Data listing
★ ★ ★ ★

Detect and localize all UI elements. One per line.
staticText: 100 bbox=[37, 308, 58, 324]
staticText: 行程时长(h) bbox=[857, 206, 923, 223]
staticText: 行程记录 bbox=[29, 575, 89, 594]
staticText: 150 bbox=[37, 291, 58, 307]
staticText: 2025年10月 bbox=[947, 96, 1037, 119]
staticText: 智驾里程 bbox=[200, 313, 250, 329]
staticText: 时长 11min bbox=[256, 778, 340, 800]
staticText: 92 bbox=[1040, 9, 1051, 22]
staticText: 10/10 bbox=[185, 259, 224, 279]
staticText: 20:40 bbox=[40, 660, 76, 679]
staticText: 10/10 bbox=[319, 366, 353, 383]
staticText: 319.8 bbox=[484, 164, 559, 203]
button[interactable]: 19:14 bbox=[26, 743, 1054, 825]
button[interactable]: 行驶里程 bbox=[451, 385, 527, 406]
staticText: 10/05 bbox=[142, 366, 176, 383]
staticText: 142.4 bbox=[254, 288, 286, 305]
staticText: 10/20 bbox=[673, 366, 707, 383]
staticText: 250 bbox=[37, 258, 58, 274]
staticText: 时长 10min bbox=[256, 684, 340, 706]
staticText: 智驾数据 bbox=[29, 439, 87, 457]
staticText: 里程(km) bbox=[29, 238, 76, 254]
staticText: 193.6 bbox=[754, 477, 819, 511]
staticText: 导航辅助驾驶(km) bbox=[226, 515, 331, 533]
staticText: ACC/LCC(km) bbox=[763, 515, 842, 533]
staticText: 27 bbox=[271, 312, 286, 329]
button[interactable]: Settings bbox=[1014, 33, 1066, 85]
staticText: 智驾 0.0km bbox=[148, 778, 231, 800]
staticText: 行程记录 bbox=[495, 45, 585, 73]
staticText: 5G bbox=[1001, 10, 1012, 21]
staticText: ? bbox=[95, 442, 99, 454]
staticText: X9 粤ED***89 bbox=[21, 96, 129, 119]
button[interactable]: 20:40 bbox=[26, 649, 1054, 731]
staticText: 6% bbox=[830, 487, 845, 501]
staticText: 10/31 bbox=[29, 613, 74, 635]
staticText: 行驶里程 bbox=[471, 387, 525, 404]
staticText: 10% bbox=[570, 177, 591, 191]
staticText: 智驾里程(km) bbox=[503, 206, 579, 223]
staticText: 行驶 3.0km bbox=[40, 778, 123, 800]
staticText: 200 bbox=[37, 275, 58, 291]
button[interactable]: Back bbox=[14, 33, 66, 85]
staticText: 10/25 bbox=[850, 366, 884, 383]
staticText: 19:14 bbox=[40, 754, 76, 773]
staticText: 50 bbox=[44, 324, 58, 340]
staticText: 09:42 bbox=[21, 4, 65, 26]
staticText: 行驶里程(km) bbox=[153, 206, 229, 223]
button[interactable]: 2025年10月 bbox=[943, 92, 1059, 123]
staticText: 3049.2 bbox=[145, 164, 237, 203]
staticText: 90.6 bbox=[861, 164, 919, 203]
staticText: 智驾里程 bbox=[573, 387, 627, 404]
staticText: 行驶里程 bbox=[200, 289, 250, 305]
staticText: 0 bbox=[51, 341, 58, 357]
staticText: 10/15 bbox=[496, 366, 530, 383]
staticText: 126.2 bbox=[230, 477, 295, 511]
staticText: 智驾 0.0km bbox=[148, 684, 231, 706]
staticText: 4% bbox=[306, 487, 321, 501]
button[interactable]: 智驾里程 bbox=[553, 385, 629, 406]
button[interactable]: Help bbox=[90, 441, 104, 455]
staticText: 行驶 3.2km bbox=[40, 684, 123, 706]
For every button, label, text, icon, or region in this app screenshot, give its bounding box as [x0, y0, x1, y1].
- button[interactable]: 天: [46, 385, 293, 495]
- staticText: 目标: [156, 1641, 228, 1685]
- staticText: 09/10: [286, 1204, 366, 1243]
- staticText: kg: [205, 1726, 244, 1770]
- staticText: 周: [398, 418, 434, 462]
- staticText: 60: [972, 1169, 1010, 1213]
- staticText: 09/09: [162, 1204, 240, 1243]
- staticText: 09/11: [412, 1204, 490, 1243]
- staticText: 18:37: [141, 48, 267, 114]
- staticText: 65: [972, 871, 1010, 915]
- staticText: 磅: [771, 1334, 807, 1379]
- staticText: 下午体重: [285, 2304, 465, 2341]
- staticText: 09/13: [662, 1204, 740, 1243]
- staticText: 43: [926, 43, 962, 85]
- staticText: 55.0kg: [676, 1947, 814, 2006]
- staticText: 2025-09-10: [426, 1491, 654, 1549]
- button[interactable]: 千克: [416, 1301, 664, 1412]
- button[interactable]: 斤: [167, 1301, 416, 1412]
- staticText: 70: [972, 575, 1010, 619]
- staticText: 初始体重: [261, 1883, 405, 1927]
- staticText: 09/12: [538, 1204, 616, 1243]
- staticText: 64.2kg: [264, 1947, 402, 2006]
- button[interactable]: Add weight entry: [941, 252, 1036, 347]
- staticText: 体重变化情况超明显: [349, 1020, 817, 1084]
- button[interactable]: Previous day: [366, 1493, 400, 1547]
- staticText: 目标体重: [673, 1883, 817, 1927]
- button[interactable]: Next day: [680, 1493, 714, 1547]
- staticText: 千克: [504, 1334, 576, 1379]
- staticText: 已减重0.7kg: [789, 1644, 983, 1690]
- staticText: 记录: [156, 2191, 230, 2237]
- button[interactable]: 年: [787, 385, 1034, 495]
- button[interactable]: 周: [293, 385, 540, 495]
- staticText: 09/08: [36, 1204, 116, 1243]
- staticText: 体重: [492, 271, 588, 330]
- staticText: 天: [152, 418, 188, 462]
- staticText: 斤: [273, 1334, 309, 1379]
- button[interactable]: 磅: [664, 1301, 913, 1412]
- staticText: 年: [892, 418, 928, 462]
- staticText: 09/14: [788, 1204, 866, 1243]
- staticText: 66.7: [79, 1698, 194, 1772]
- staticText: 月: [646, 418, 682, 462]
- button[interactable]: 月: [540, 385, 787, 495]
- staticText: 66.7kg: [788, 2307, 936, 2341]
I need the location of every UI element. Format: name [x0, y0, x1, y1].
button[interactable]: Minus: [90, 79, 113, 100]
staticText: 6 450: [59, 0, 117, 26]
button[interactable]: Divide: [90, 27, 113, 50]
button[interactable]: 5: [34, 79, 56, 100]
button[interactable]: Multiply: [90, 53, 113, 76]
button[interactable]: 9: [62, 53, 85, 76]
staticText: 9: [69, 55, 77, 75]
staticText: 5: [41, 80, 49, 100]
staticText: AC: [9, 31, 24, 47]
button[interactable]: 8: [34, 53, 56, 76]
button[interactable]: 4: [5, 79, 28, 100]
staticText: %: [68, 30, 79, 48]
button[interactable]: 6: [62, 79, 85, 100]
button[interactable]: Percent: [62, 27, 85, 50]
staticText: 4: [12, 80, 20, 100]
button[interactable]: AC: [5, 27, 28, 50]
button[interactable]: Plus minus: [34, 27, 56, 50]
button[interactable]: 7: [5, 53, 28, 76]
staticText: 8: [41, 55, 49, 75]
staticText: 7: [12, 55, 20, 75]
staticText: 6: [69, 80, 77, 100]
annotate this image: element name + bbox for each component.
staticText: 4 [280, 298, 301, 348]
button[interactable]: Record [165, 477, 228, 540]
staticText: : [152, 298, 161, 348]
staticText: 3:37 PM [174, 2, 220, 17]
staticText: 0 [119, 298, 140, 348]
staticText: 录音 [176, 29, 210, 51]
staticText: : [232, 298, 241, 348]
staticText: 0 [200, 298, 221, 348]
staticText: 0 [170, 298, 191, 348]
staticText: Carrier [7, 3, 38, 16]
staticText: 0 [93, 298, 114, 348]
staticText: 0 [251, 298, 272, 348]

★ ★ ★ ★

Would you write the material out again, exactly as given above?

Detect and localize all UI elements. One per line.
staticText: 100 bbox=[37, 308, 58, 324]
staticText: 行程时长(h) bbox=[857, 206, 923, 223]
staticText: 行程记录 bbox=[29, 575, 89, 594]
staticText: 150 bbox=[37, 291, 58, 307]
staticText: 2025年10月 bbox=[947, 96, 1037, 119]
staticText: 智驾里程 bbox=[200, 313, 250, 329]
staticText: 时长 11min bbox=[256, 778, 340, 800]
staticText: 92 bbox=[1040, 9, 1051, 22]
staticText: 10/10 bbox=[185, 259, 224, 279]
staticText: 20:40 bbox=[40, 660, 76, 679]
staticText: 10/10 bbox=[319, 366, 353, 383]
staticText: 319.8 bbox=[484, 164, 559, 203]
button[interactable]: 19:14 bbox=[26, 743, 1054, 825]
button[interactable]: 行驶里程 bbox=[451, 385, 527, 406]
staticText: 10/05 bbox=[142, 366, 176, 383]
staticText: 142.4 bbox=[254, 288, 286, 305]
staticText: 10/20 bbox=[673, 366, 707, 383]
staticText: 250 bbox=[37, 258, 58, 274]
staticText: 时长 10min bbox=[256, 684, 340, 706]
staticText: 智驾数据 bbox=[29, 439, 87, 457]
staticText: 里程(km) bbox=[29, 238, 76, 254]
staticText: 193.6 bbox=[754, 477, 819, 511]
staticText: 导航辅助驾驶(km) bbox=[226, 515, 331, 533]
staticText: ACC/LCC(km) bbox=[763, 515, 842, 533]
staticText: 27 bbox=[271, 312, 286, 329]
button[interactable]: Settings bbox=[1014, 33, 1066, 85]
staticText: 智驾 0.0km bbox=[148, 778, 231, 800]
staticText: 行程记录 bbox=[495, 45, 585, 73]
staticText: 5G bbox=[1001, 10, 1012, 21]
staticText: ? bbox=[95, 442, 99, 454]
staticText: X9 粤ED***89 bbox=[21, 96, 129, 119]
button[interactable]: 20:40 bbox=[26, 649, 1054, 731]
staticText: 6% bbox=[830, 487, 845, 501]
staticText: 10/31 bbox=[29, 613, 74, 635]
staticText: 行驶里程 bbox=[471, 387, 525, 404]
staticText: 10% bbox=[570, 177, 591, 191]
staticText: 智驾里程(km) bbox=[503, 206, 579, 223]
staticText: 行驶 3.0km bbox=[40, 778, 123, 800]
staticText: 200 bbox=[37, 275, 58, 291]
button[interactable]: Back bbox=[14, 33, 66, 85]
staticText: 10/25 bbox=[850, 366, 884, 383]
staticText: 19:14 bbox=[40, 754, 76, 773]
staticText: 50 bbox=[44, 324, 58, 340]
staticText: 09:42 bbox=[21, 4, 65, 26]
staticText: 行驶里程(km) bbox=[153, 206, 229, 223]
button[interactable]: 2025年10月 bbox=[943, 92, 1059, 123]
staticText: 3049.2 bbox=[145, 164, 237, 203]
staticText: 90.6 bbox=[861, 164, 919, 203]
staticText: 智驾里程 bbox=[573, 387, 627, 404]
staticText: 行驶里程 bbox=[200, 289, 250, 305]
staticText: 0 bbox=[51, 341, 58, 357]
staticText: 10/15 bbox=[496, 366, 530, 383]
staticText: 126.2 bbox=[230, 477, 295, 511]
staticText: 智驾 0.0km bbox=[148, 684, 231, 706]
staticText: 4% bbox=[306, 487, 321, 501]
button[interactable]: 智驾里程 bbox=[553, 385, 629, 406]
button[interactable]: Help bbox=[90, 441, 104, 455]
staticText: 行驶 3.2km bbox=[40, 684, 123, 706]
For every button, label, text, icon, or region in this app screenshot, give its bounding box as [x0, y0, x1, y1].
- button[interactable]: 天: [46, 385, 293, 495]
- staticText: 目标: [156, 1641, 228, 1685]
- staticText: 09/10: [286, 1204, 366, 1243]
- staticText: kg: [205, 1726, 244, 1770]
- staticText: 周: [398, 418, 434, 462]
- staticText: 60: [972, 1169, 1010, 1213]
- staticText: 09/09: [162, 1204, 240, 1243]
- staticText: 09/11: [412, 1204, 490, 1243]
- staticText: 18:37: [141, 48, 267, 114]
- staticText: 65: [972, 871, 1010, 915]
- staticText: 磅: [771, 1334, 807, 1379]
- staticText: 下午体重: [285, 2304, 465, 2341]
- staticText: 09/13: [662, 1204, 740, 1243]
- staticText: 43: [926, 43, 962, 85]
- staticText: 55.0kg: [676, 1947, 814, 2006]
- staticText: 2025-09-10: [426, 1491, 654, 1549]
- button[interactable]: 千克: [416, 1301, 664, 1412]
- button[interactable]: 斤: [167, 1301, 416, 1412]
- staticText: 70: [972, 575, 1010, 619]
- staticText: 初始体重: [261, 1883, 405, 1927]
- staticText: 09/12: [538, 1204, 616, 1243]
- staticText: 64.2kg: [264, 1947, 402, 2006]
- button[interactable]: Add weight entry: [941, 252, 1036, 347]
- staticText: 体重变化情况超明显: [349, 1020, 817, 1084]
- button[interactable]: Previous day: [366, 1493, 400, 1547]
- staticText: 目标体重: [673, 1883, 817, 1927]
- button[interactable]: Next day: [680, 1493, 714, 1547]
- staticText: 千克: [504, 1334, 576, 1379]
- staticText: 已减重0.7kg: [789, 1644, 983, 1690]
- staticText: 记录: [156, 2191, 230, 2237]
- button[interactable]: 年: [787, 385, 1034, 495]
- button[interactable]: 周: [293, 385, 540, 495]
- staticText: 09/08: [36, 1204, 116, 1243]
- staticText: 体重: [492, 271, 588, 330]
- staticText: 天: [152, 418, 188, 462]
- staticText: 斤: [273, 1334, 309, 1379]
- button[interactable]: 磅: [664, 1301, 913, 1412]
- staticText: 年: [892, 418, 928, 462]
- staticText: 09/14: [788, 1204, 866, 1243]
- staticText: 66.7: [79, 1698, 194, 1772]
- staticText: 月: [646, 418, 682, 462]
- button[interactable]: 月: [540, 385, 787, 495]
- staticText: 66.7kg: [788, 2307, 936, 2341]
I need the location of every UI element. Format: name [x0, y0, x1, y1].
button[interactable]: Minus: [90, 79, 113, 100]
staticText: 6 450: [59, 0, 117, 26]
button[interactable]: Divide: [90, 27, 113, 50]
button[interactable]: 5: [34, 79, 56, 100]
button[interactable]: Multiply: [90, 53, 113, 76]
button[interactable]: 9: [62, 53, 85, 76]
staticText: 9: [69, 55, 77, 75]
staticText: 5: [41, 80, 49, 100]
staticText: AC: [9, 31, 24, 47]
button[interactable]: 8: [34, 53, 56, 76]
button[interactable]: 4: [5, 79, 28, 100]
staticText: %: [68, 30, 79, 48]
button[interactable]: 6: [62, 79, 85, 100]
button[interactable]: Percent: [62, 27, 85, 50]
staticText: 4: [12, 80, 20, 100]
button[interactable]: AC: [5, 27, 28, 50]
button[interactable]: Plus minus: [34, 27, 56, 50]
button[interactable]: 7: [5, 53, 28, 76]
staticText: 8: [41, 55, 49, 75]
staticText: 7: [12, 55, 20, 75]
staticText: 6: [69, 80, 77, 100]
annotate this image: element name + bbox for each component.
staticText: 4 [280, 298, 301, 348]
button[interactable]: Record [165, 477, 228, 540]
staticText: : [152, 298, 161, 348]
staticText: 3:37 PM [174, 2, 220, 17]
staticText: 0 [119, 298, 140, 348]
staticText: 录音 [176, 29, 210, 51]
staticText: : [232, 298, 241, 348]
staticText: 0 [200, 298, 221, 348]
staticText: 0 [170, 298, 191, 348]
staticText: Carrier [7, 3, 38, 16]
staticText: 0 [93, 298, 114, 348]
staticText: 0 [251, 298, 272, 348]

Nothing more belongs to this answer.